India’s inflation has declined to a 60-month low of 3.50 per cent in August, as compared to 3.54 per cent in the previous month, according to a Moneycontrol (MC) poll of 10 economists.

The forecasts in the poll ranged from a low of 3.2-4 per cent. The economists expect a favourable base and low inflation in perishables to keep consumer prices in check.

Last August, inflation had risen to 6.8 per cent.

“High frequency data for perishables point to a moderation in momentum in August, which together with remnant base effects are likely to keep headline inflation in the lower half of the target band,” said Radhika Rao, senior economist, DBS Bank.

Vegetable prices to remain high

However, the economists expect vegetable inflation to spike to double digits.

“Vegetable inflation is projected to remain high, bouncing back to double digits, and the deflation in edible oil is expected to reduce further,” said Rajani Sinha, chief economist, CareEdge.

Sinha also noted a marginal rise in core inflation and the projected inflation figure to be higher at 3.7 per cent in August.

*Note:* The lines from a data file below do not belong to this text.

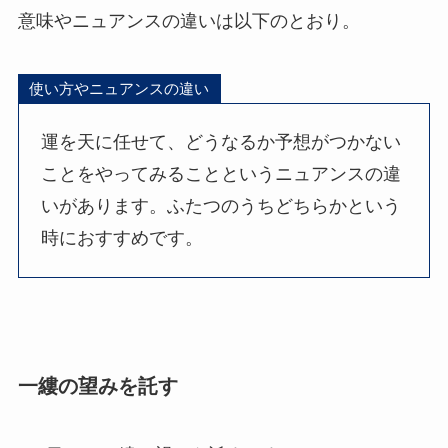
意味やニュアンスの違いは以下のとおり。
使い方やニュアンスの違い
運を天に任せて、どうなるか予想がつかない
ことをやってみることというニュアンスの違
いがあります。ふたつのうちどちらかという
時におすすめです。
一縷の望みを託す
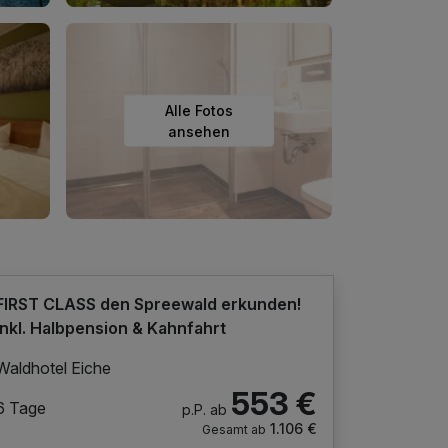
Alle Fotos
ansehen
FIRST CLASS den Spreewald erkunden!
inkl. Halbpension & Kahnfahrt
Waldhotel Eiche
553 €
6 Tage
p.P. ab
1.106 €
Gesamt ab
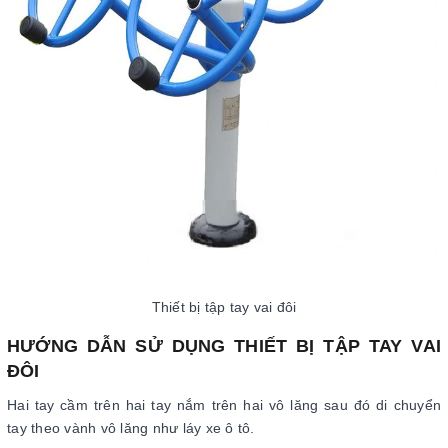
Thiết bị tập tay vai đôi
HƯỚNG DẪN SỬ DỤNG THIẾT BỊ TẬP TAY VAI
ĐÔI
Hai tay cầm trên hai tay nắm trên hai vô lăng sau đó di chuyển
tay theo vành vô lăng như láy xe ô tô.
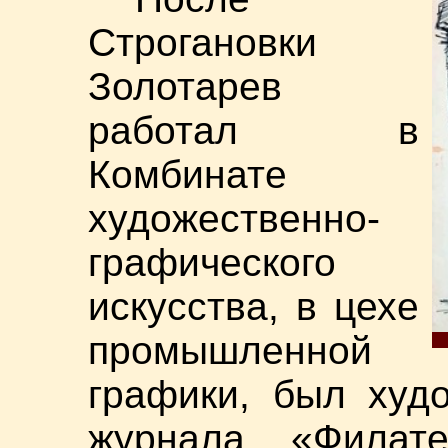
Строгановки
Золотарев
работал в
Комбинате
художественно-
графического
искусства, в цехе
промышленной
графики, был худ
журнала «Филат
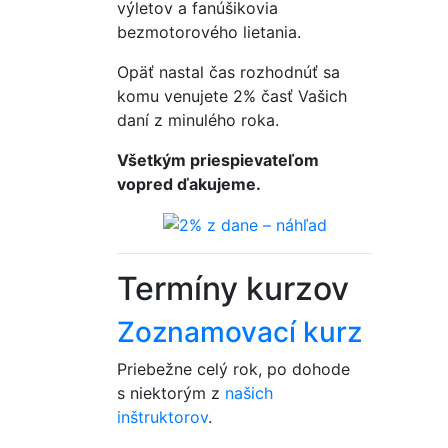
výletov a fanúšikovia
bezmotorového lietania.
Opäť nastal čas rozhodnúť sa
komu venujete 2% časť Vašich
daní z minulého roka.
Všetkým priespievateľom
vopred ďakujeme.
Termíny kurzov
Zoznamovací kurz
Priebežne celý rok, po dohode
s niektorým z
našich
inštruktorov
.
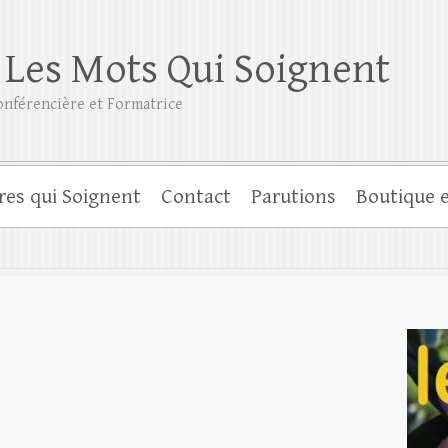
 Les Mots Qui Soignent
nférencière et Formatrice
res qui Soignent
Contact
Parutions
Boutique e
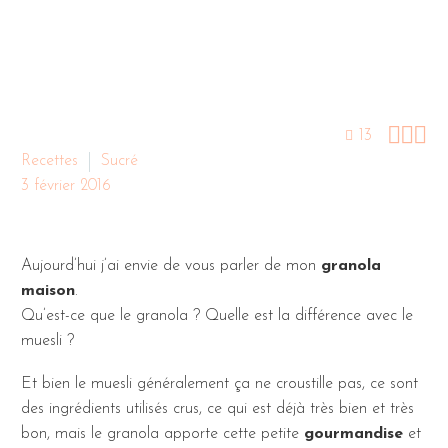



13
Recettes
Sucré
3 février 2016
Aujourd’hui j’ai envie de vous parler de mon
granola
maison
.
Qu’est-ce que le granola ? Quelle est la différence avec le
muesli ?
Et bien le muesli généralement ça ne croustille pas, ce sont
des ingrédients utilisés crus, ce qui est déjà très bien et très
bon, mais le granola apporte cette petite
gourmandise
et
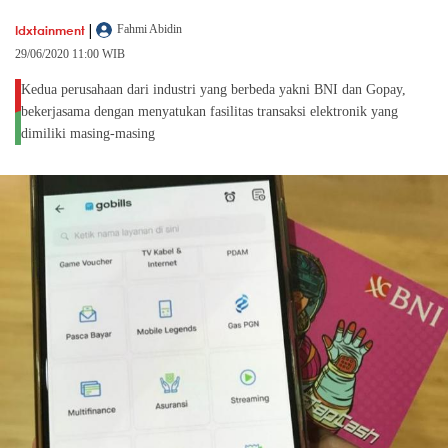
|
Idxtainment
Fahmi Abidin
29/06/2020 11:00 WIB
Kedua perusahaan dari industri yang berbeda yakni BNI dan Gopay,
bekerjasama dengan menyatukan fasilitas transaksi elektronik yang
dimiliki masing-masing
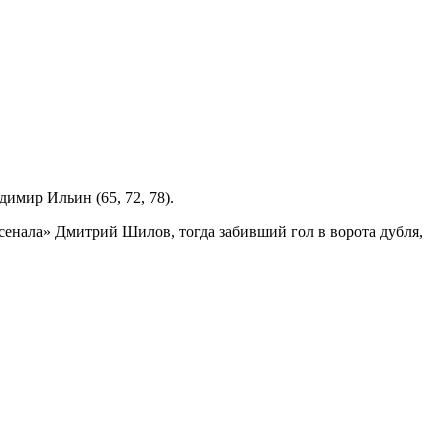
димир Ильин (65, 72, 78).
енала» Дмитрий Шилов, тогда забивший гол в ворота дубля,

Purchasing Managers' Index (PMI) data, which was released earlier this week, pointed to easing price pressures for services, but higher output prices for manufacturing.

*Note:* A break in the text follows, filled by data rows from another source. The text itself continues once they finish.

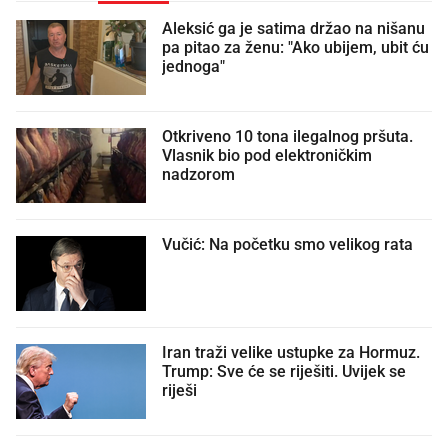
Aleksić ga je satima držao na nišanu
pa pitao za ženu: "Ako ubijem, ubit ću
jednoga"
Otkriveno 10 tona ilegalnog pršuta.
Vlasnik bio pod elektroničkim
nadzorom
Vučić: Na početku smo velikog rata
Iran traži velike ustupke za Hormuz.
Trump: Sve će se riješiti. Uvijek se
riješi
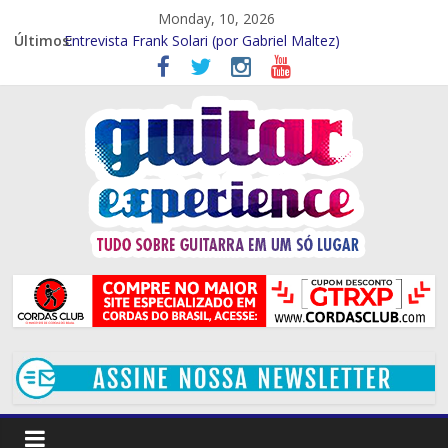
Monday, 10, 2026
Entrevista – Kiko Shred (Por Gabriel Maltez)
Últimos:
Entrevista Frank Solari (por Gabriel Maltez)
GTR EXP Entrevista – Marcelo Souza (por Gabriel Maltez)
GTR EXP – Entrevista Rod Rodrigues (Por Rafael Ferraz)
GTR EXP Entrevista – Mithi Garcia (Por Rafael Ferraz)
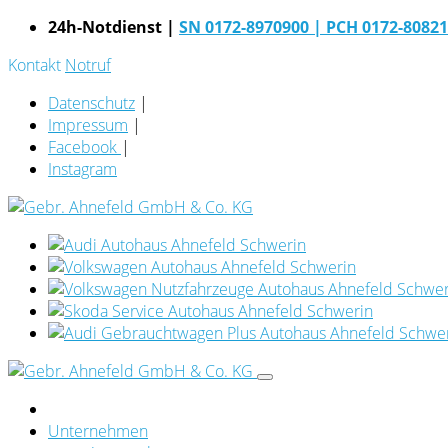
24h-Notdienst |
SN 0172-8970900
| PCH 0172-8082
Kontakt
Notruf
Datenschutz
|
Impressum
|
Facebook
|
Instagram
Unternehmen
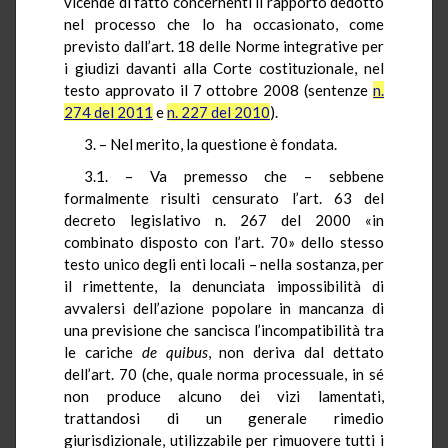
vicende di fatto concernenti il rapporto dedotto
nel processo che lo ha occasionato, come
previsto dall’art. 18 delle Norme integrative per
i giudizi davanti alla Corte costituzionale, nel
testo approvato il 7 ottobre 2008 (sentenze
n.
274 del 2011
e
n. 227 del 2010
).
3. – Nel merito, la questione è fondata.
3.1. – Va premesso che – sebbene
formalmente risulti censurato l’art. 63 del
decreto legislativo n. 267 del 2000 «in
combinato disposto con l’art. 70» dello stesso
testo unico degli enti locali – nella sostanza, per
il rimettente, la denunciata impossibilità di
avvalersi dell’azione popolare in mancanza di
una previsione che sancisca l’incompatibilità tra
le cariche
de quibus
, non deriva dal dettato
dell’art. 70 (che, quale norma processuale, in sé
non produce alcuno dei vizi lamentati,
trattandosi di un generale rimedio
giurisdizionale, utilizzabile per rimuovere tutti i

Cost pressures in manufacturing output led to one of the strongest rises in close to 11 years, as per the PMI release on September 2.

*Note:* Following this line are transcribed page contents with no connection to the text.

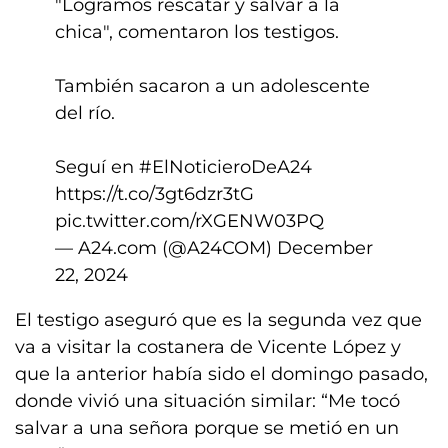
"Logramos rescatar y salvar a la
chica", comentaron los testigos.
También sacaron a un adolescente
del río.
Seguí en
#ElNoticieroDeA24
https://t.co/3gt6dzr3tG
pic.twitter.com/rXGENW03PQ
— A24.com (@A24COM)
December
22, 2024
El testigo aseguró que es la segunda vez que
va a visitar la costanera de Vicente López y
que la anterior había sido el domingo pasado,
donde vivió una situación similar: “Me tocó
salvar a una señora porque se metió en un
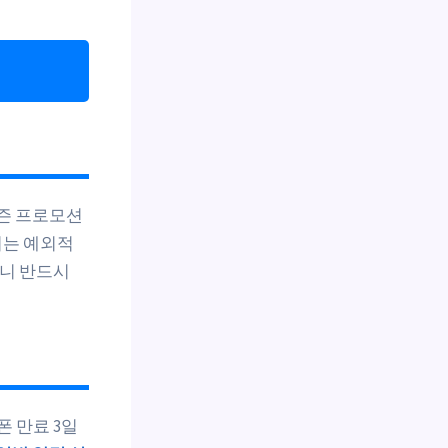
시즌 프로모션
이는 예외적
으니 반드시
폰 만료 3일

Positive news on industrial output
On the industrial front, there was positive news as the MC Poll expects industrial production to inch up to 4.8 per cent in July, as compared to 4.2 per cent in the previous month.

Manufacturing indicated a strong growth in the first quarter of the fiscal, with the gross domestic product (GDP) data indicating a 7 per cent rise. The corresponding figure during a similar period in the previous year was at 5 per cent.

Core sector, which has a 40 per cent weight in the index of industrial production, rebounded to 6.1 per cent in July, as compared to 5.1 per cent growth in June.

“Ind-Ra (India Ratings and Research) believes moderate growth in the core sector may keep growth in IIP (index of industrial production) around 5 per cent in July,” said Paras Jasrai, senior analyst, Ind-Ra.

The Reserve Bank of India (RBI) is likely to be on a wait-and-watch mode.  The central bank has estimated inflation to hover around 4.4 per cent for the second quarter amid a healthy trend for industrial production.

The RBI’s monetary policy committee’s (MPC) bi-monthly meeting will be held in October. Experts believe that the MPC is likely to go for an interest rate cut of 25 basis points (bps) in its next meeting in December.

Last month, the RBI kept the policy rate at 6.5 per cent for the ninth consecutive time.